(Exercise materials)
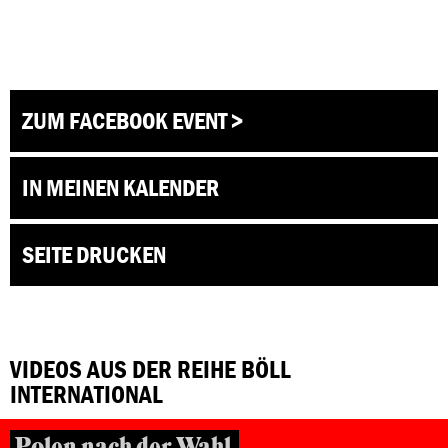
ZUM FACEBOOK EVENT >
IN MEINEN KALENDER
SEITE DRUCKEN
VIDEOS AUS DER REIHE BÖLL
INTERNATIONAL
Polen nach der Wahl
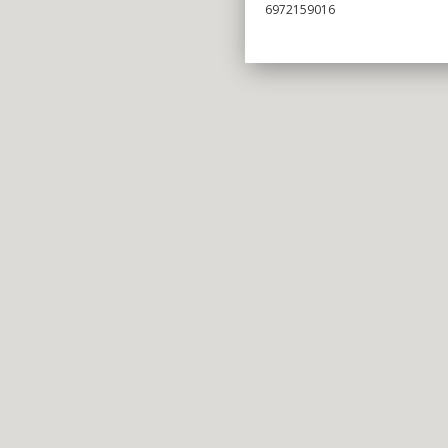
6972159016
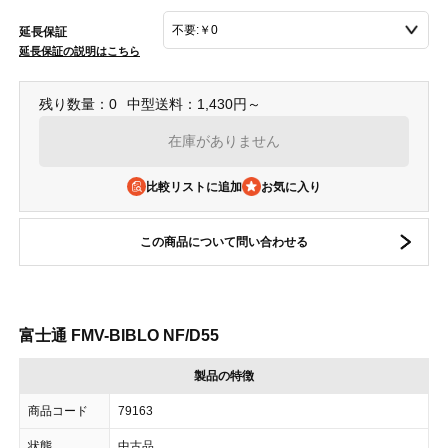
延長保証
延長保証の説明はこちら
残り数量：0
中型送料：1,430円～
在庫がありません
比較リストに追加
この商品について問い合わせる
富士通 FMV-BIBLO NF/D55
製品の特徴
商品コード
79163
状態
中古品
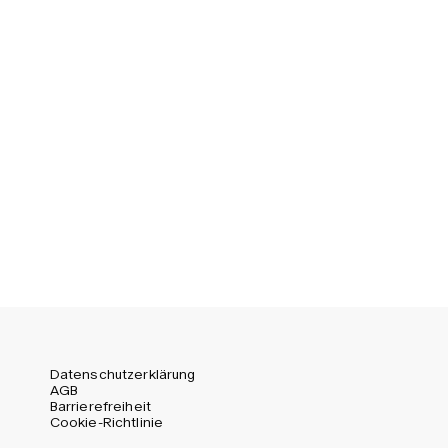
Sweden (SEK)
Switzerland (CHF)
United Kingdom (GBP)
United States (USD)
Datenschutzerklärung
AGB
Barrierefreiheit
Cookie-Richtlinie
(End Exercise materials)
(Exercise materials)
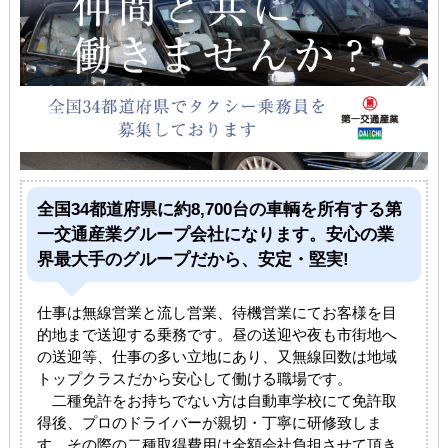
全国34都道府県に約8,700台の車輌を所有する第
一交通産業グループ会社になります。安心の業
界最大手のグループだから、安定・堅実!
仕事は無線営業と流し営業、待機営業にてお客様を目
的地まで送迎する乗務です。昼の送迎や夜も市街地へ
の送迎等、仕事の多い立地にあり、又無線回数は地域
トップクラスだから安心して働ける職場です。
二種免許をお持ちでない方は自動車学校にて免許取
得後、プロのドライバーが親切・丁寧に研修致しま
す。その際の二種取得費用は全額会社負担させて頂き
(End Exercise materials)
Copy word for word the lines of the records above from the one with "ZUM FACEBOOK EVENT >" up to and including the one with "Cookie-Richtlinie". Skip the pictures.

The completed task →
ZUM FACEBOOK EVENT >
IN MEINEN KALENDER
SEITE DRUCKEN
VIDEOS AUS DER REIHE BÖLL
INTERNATIONAL
Polen nach der Wahl
6972159016
延長保証
延長保証の説明はこちら
残り数量：0
中型送料：1,430円～
在庫がありません
比較リストに追加
この商品について問い合わせる
富士通 FMV-BIBLO NF/D55
製品の特徴
商品コード
79163
状態
中古品
Sweden (SEK)
Switzerland (CHF)
United Kingdom (GBP)
United States (USD)
Datenschutzerklärung
AGB
Barrierefreiheit
Cookie-Richtlinie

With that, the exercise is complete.